Deva terlihat mengusap wajahnya lelah. Baru pulang kerja, sekarang langsung dihadapkan lagi dengan masalah.
“Memangnya masih kurang berapa, Bu?” tanyanya pelan.
“Dua puluh juta.”
Deva langsung mengangkat kepala cepat. “Dua puluh juta?!” suaranya spontan meninggi karena kaget.
“Iya!” jawab Bu Hania kesal seolah jumlah itu bukan masalah besar.
“Tapi bukannya kita kemarin kasih uang panai enam puluh juta.

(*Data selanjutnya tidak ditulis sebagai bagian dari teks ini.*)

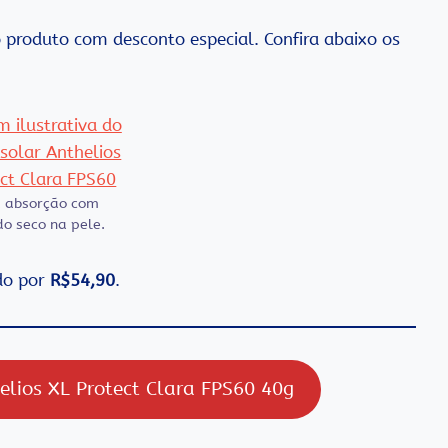
o produto com desconto especial. Confira abaixo os
 absorção com
do seco na pele.
ndo por
R$54,90
.
elios XL Protect Clara FPS60 40g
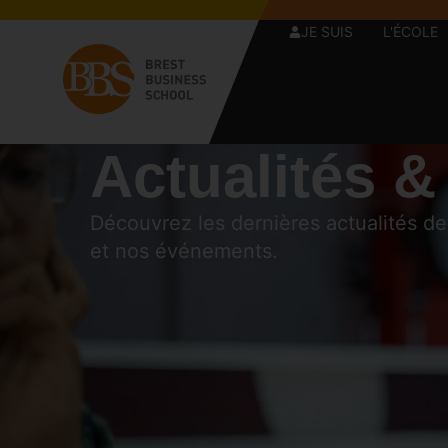
JE SUIS
L'ÉCOLE
Actualités &
Découvrez les dernières actualités d
et nos événements.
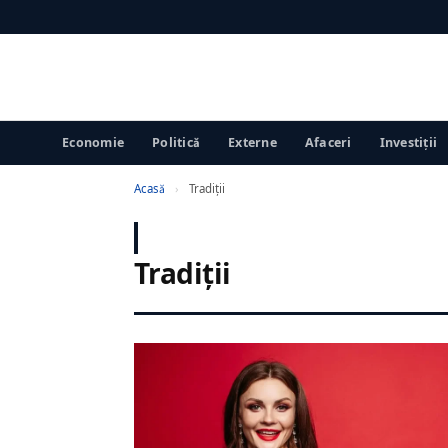
Economie
Politică
Externe
Afaceri
Investiții
Acasă
›
Tradiţii
Tradiţii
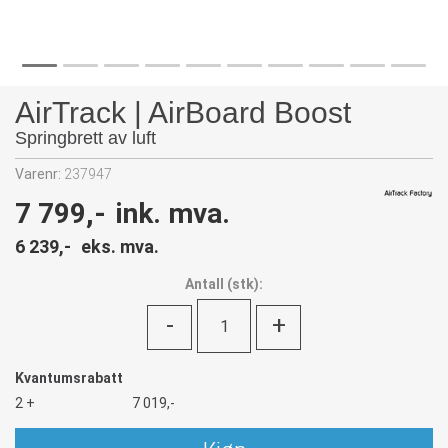
AirTrack | AirBoard Boost
Springbrett av luft
Varenr:
237947
7 799,-
ink. mva.
6 239,-
eks. mva.
Antall
(
stk):
-
+
Kvantumsrabatt
2 +
7 019,-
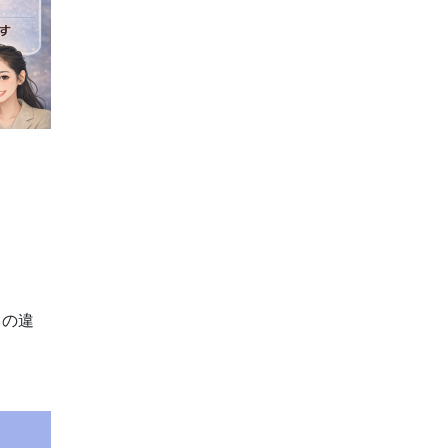
さの違
＾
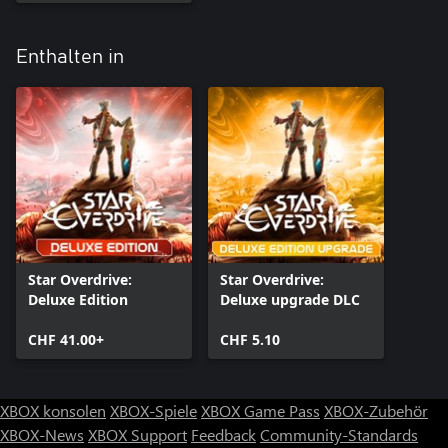
Enthalten in
Star Overdrive:
Star Overdrive:
Deluxe Edition
Deluxe upgrade DLC
CHF 41.00+
CHF 5.10
XBOX konsolen
XBOX-Spiele
XBOX Game Pass
XBOX-Zubehör
XBOX-News
XBOX Support
Feedback
Community-Standards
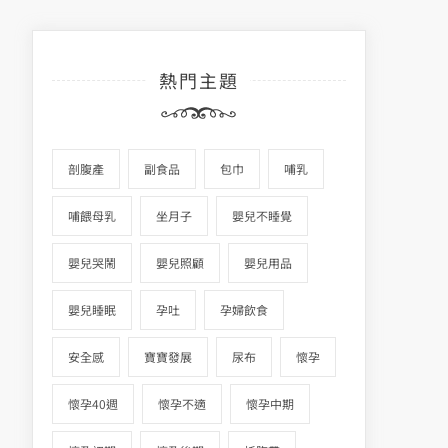
熱門主題
剖腹產
副食品
包巾
哺乳
哺餵母乳
坐月子
嬰兒不睡覺
嬰兒哭鬧
嬰兒照顧
嬰兒用品
嬰兒睡眠
孕吐
孕婦飲食
安全感
寶寶發展
尿布
懷孕
懷孕40週
懷孕不適
懷孕中期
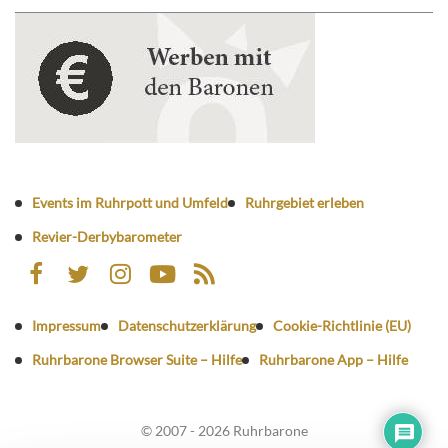
Events im Ruhrpott und Umfeld
Ruhrgebiet erleben
Revier-Derbybarometer
Impressum
Datenschutzerklärung
Cookie-Richtlinie (EU)
Ruhrbarone Browser Suite – Hilfe
Ruhrbarone App – Hilfe
© 2007 - 2026 Ruhrbarone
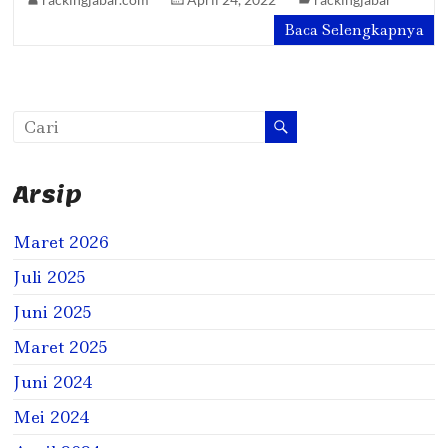
Baca Selengkapnya
Arsip
Maret 2026
Juli 2025
Juni 2025
Maret 2025
Juni 2024
Mei 2024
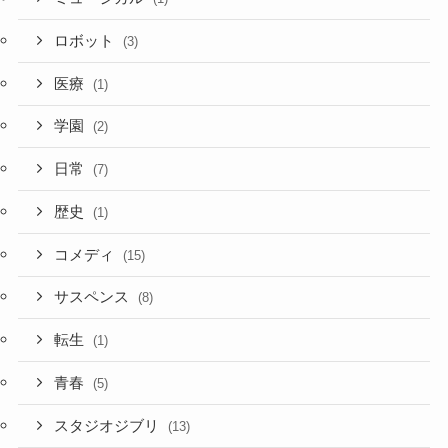
ロボット
(3)
医療
(1)
学園
(2)
日常
(7)
歴史
(1)
コメディ
(15)
サスペンス
(8)
転生
(1)
青春
(5)
スタジオジブリ
(13)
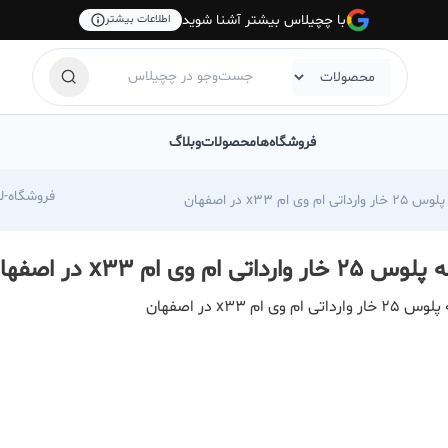
با چچیلاس بیشتر آشنا شوید
اطلاعات بیشتر
فروشگاه‌ها
محصولات
وبلاگ
com/foroshgah-jahangiri
 وارداتی ام وی ام x33 در اصفهان
 25 خار وارداتی ام وی ام x33 در اصفهان
ار وارداتی ام وی ام x33 در اصفهان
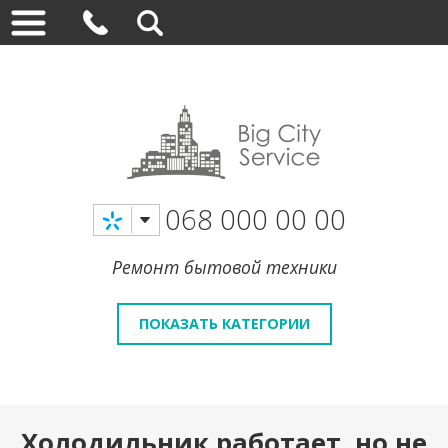
068 000 00 00
Ремонт бытовой техники
ПОКАЗАТЬ КАТЕГОРИИ
Холодильник работает, но не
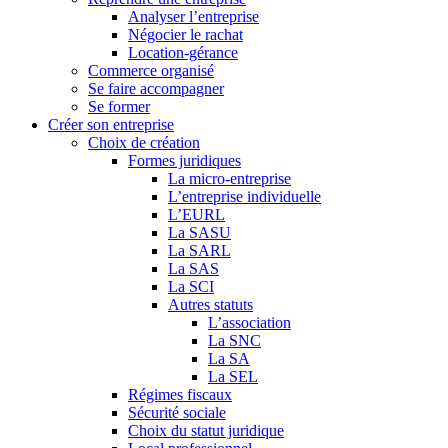
Analyser l’entreprise
Négocier le rachat
Location-gérance
Commerce organisé
Se faire accompagner
Se former
Créer son entreprise
Choix de création
Formes juridiques
La micro-entreprise
L’entreprise individuelle
L’EURL
La SASU
La SARL
La SAS
La SCI
Autres statuts
L’association
La SNC
La SA
La SEL
Régimes fiscaux
Sécurité sociale
Choix du statut juridique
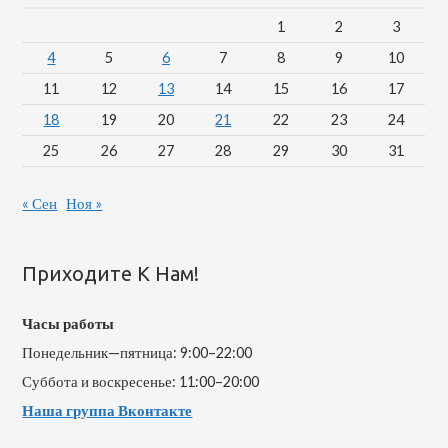
1
2
3
4
5
6
7
8
9
10
11
12
13
14
15
16
17
18
19
20
21
22
23
24
25
26
27
28
29
30
31
« Сен
Ноя »
Приходите К Нам!
Часы работы
Понедельник—пятница: 9:00–22:00
Суббота и воскресенье: 11:00–20:00
Наша группа Вконтакте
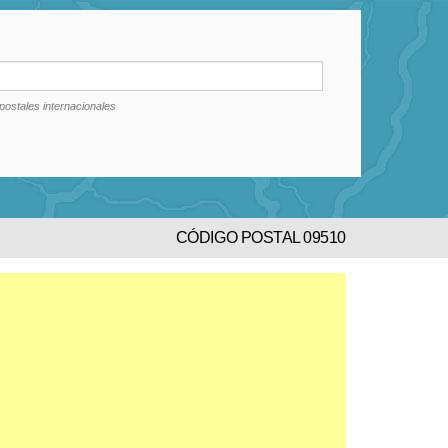
postales internacionales
CÓDIGO POSTAL 09510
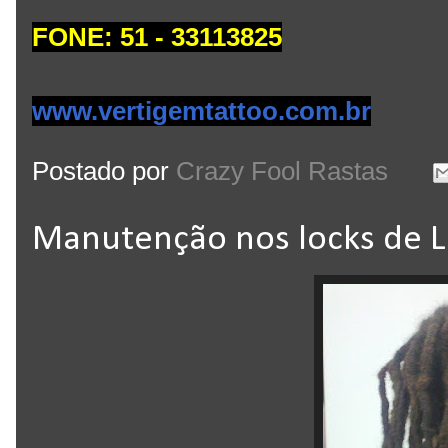
FONE: 51 - 33113825
www.vertigemtattoo.com.br
Postado por
Crazy Fool Rastas
Manutenção nos locks de L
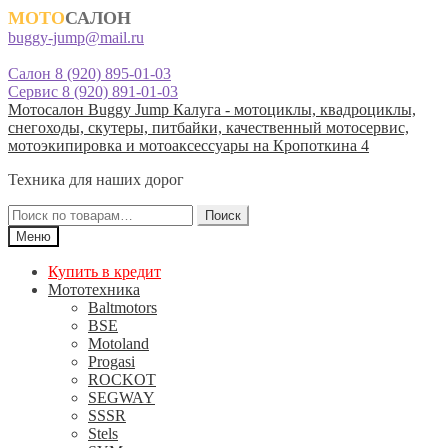
МОТО
САЛОН
buggy-jump@mail.ru
Салон 8 (920) 895-01-03
Сервис 8 (920) 891-01-03
Перейти
Перейти
Мотосалон Buggy Jump Калуга - мотоциклы, квадроциклы,
к
к
снегоходы, скутеры, питбайки, качественный мотосервис,
навигации
содержимому
мотоэкипировка и мотоаксессуары на Кропоткина 4
Техника для наших дорог
Искать:
Поиск
Меню
Купить в кредит
Мототехника
Baltmotors
BSE
Motoland
Progasi
ROCKOT
SEGWAY
SSSR
Stels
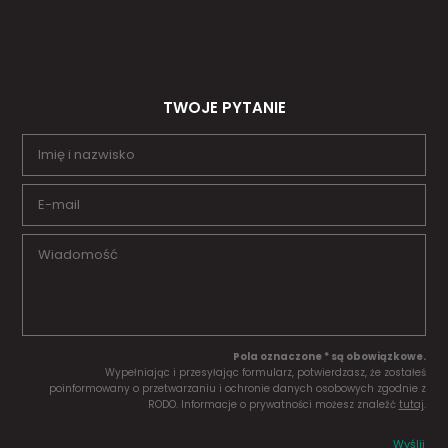
TWOJE PYTANIE
Pola oznaczone * są obowiązkowe.
Wypełniając i przesyłając formularz, potwierdzasz, że zostałeś
poinformowany o przetwarzaniu i ochronie danych osobowych zgodnie z
RODO. Informacje o prywatności możesz znaleźć
tutaj
.
Wyślij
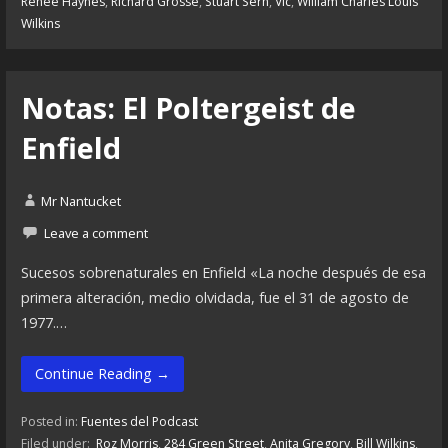
Renée Haynes
,
Richard Grosse
,
Stuart Sern
,
Vic
,
William Charles Louis
Wilkins
Notas: El Poltergeist de
Enfield
Mr Nantucket
Leave a comment
Sucesos sobrenaturales en Enfield «La noche después de esa
primera alteración, medio olvidada, fue el 31 de agosto de
1977.…
Continue Reading →
Posted in:
Fuentes del Podcast
Filed under:
Roz Morris
,
284 Green Street
,
Anita Gregory
,
Bill Wilkins
,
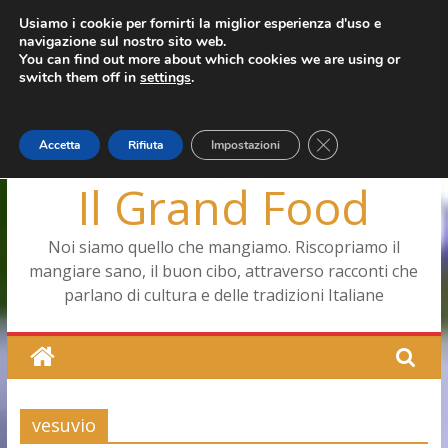
Salta
Usiamo i cookie per fornirti la miglior esperienza d'uso e
giovedì, Agosto 6, 2026
navigazione sul nostro sito web.
al
Ultimo:
Pizza a Corte
You can find out more about which cookies we are using or
contenuto
Menopausa, una forma smagliante senza età
switch them off in
settings
.
La vita quotidiana dell’antica Ercolano
Le carote, alleate della pelle e non solo
Capodimonte, ritorna la tavola di corte
Close GDPR Cookie
Accetta
Rifiuta
Impostazioni
Il Grand Food
Noi siamo quello che mangiamo. Riscopriamo il
mangiare sano, il buon cibo, attraverso racconti che
parlano di cultura e delle tradizioni Italiane
vesuvio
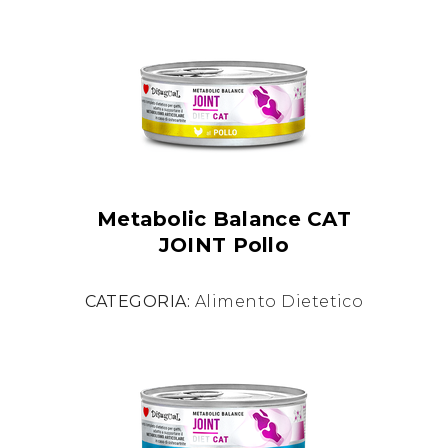
Metabolic Balance CAT
JOINT Pollo
CATEGORIA:
Alimento Dietetico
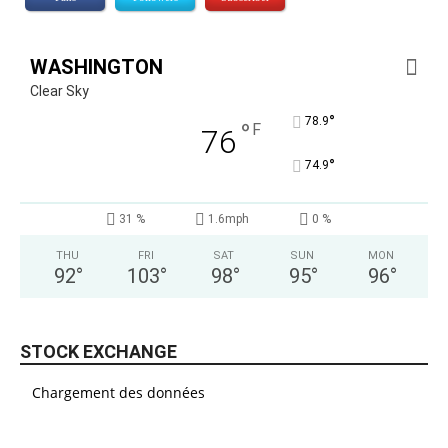
WASHINGTON
Clear Sky
°
78.9
°
F
76
°
74.9
31 %
1.6mph
0 %
THU
FRI
SAT
SUN
MON
92
°
103
°
98
°
95
°
96
°
STOCK EXCHANGE
Chargement des données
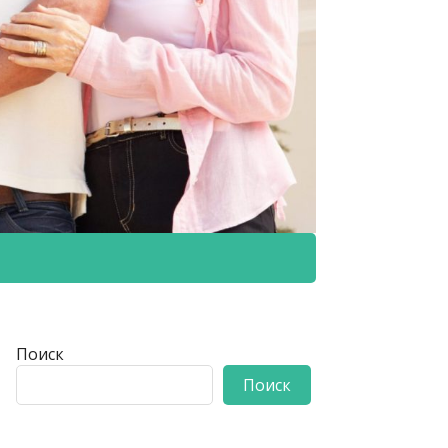
Поиск
Поиск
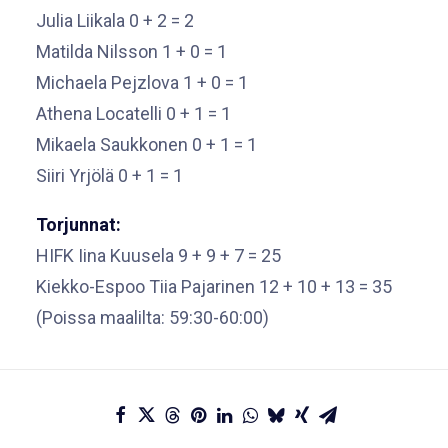
Julia Liikala 0 + 2 = 2
Matilda Nilsson 1 + 0 = 1
Michaela Pejzlova 1 + 0 = 1
Athena Locatelli 0 + 1 = 1
Mikaela Saukkonen 0 + 1 = 1
Siiri Yrjölä 0 + 1 = 1
Torjunnat:
HIFK Iina Kuusela 9 + 9 + 7 = 25
Kiekko-Espoo Tiia Pajarinen 12 + 10 + 13 = 35
(Poissa maalilta: 59:30-60:00)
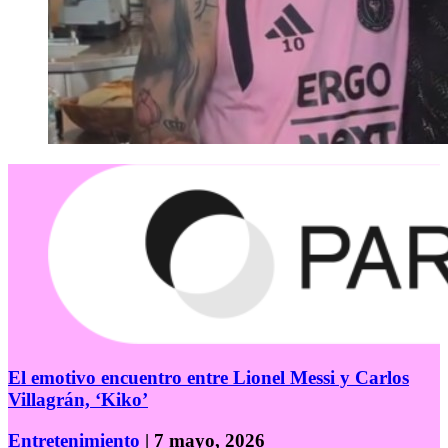
El emotivo encuentro entre Lionel Messi y Carlos
Villagrán, ‘Kiko’
Entretenimiento
| 7 mayo, 2026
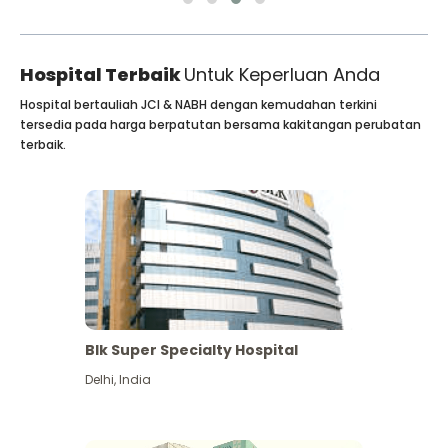
Hospital Terbaik
Untuk Keperluan Anda
Hospital bertauliah JCI & NABH dengan kemudahan terkini
tersedia pada harga berpatutan bersama kakitangan perubatan
terbaik.
Blk Super Specialty Hospital
Delhi
,
India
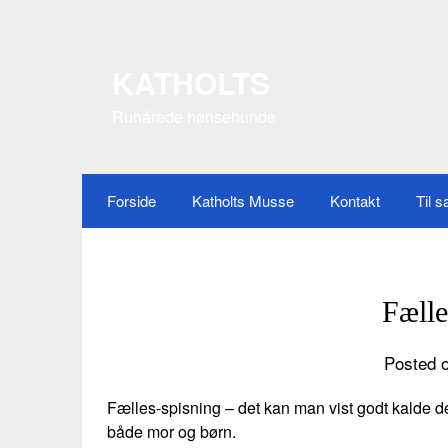
Skip
to
content
KATHOLTS
Ruhårede hønsehunde
Forside
Katholts Musse
Kontakt
Til s
Fælle
Posted o
Fælles-spisning – det kan man vist godt kalde det.
både mor og børn.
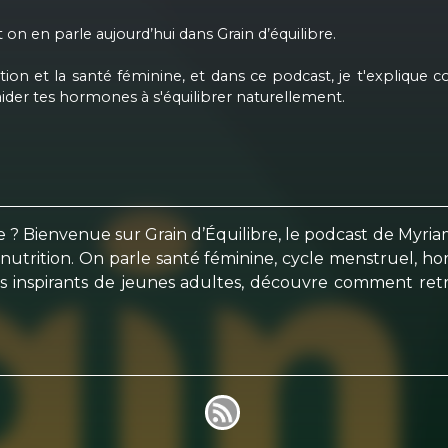
t on en parle aujourd’hui dans Grain d’équilibre.
ition et la santé féminine, et dans ce podcast, je t'explique
ider tes hormones à s'équilibrer naturellement.
 ? Bienvenue sur Grain d’Équilibre, le podcast de Myria
utrition. On parle santé féminine, cycle menstruel, horm
its inspirants de jeunes adultes, découvre comment ret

Masa kurang?” tanya Deva lagi, kali ini lebih pelan.
Bu Hania langsung mendecak tidak sabar. “Katanya uang itu banyak kepake buat ini itu!”
Tangannya bergerak-gerak sambil bicara. “Dekorasi nambah. Makanan nambah. Rosita maunya ini itu. Keluarganya juga banyak permintaan. Dan Gavin enggak bisa menolak permintaan mereka.”
Kartika yang mendengar dari balik pintu mulai mengepalkan tangannya pelan. Dadanya terasa panas.
Lalu, kalimat berikutnya benar-benar membuat darah Kartika naik.
“Makanya sekarang kamu bantu bayarin sisa ke WO.”
Deva langsung diam. Wajah pria itu berubah tegang seketika. Rahangnya mengeras.
“Bu ....” Suaranya terdengar berat, “aku udah enggak punya uang lagi.”
“Loh?” Bu Hania malah terlihat heran. “Bukannya gajimu besar?”
Deva mengembuskan napas kasar sambil menunduk sebentar.
“Bu, uang gajiku kan sudah habis dibagi-bagi buat kalian. Jatahku dan Kartika hanya seperti dari gajiku. Dua pertiga gajiku buat kalian. Uang di tabunganku juga udah habis.”
Bu Hania langsung mengernyit. “Habis buat apa?”
Deva tertawa hambar. Tawa yang terdengar lelah dan frustrasi. “Memannya uang empat puluh lima juta uang panai Gavin, dari mana, Bu? Ya, dari tabungan itu!”
Seketika tubuh Kartika menegang di balik pintu. Matanya langsung membesar. Jantungnya berdetak keras sampai terasa sakit di dada.
“Apa?! Uang tabungan bersama habis?”
Napas Kartika tertahan. Beberapa detik dia bahkan tidak bergerak sama sekali. Pikirannya langsung kacau. Karena sebelumnya ia dan Deva sudah sepakat hanya membantu lima belas juta untuk pernikahan Gavin. Bukan empat puluh lima juta. Apalagi menghabiskan seluruh tabungan mereka.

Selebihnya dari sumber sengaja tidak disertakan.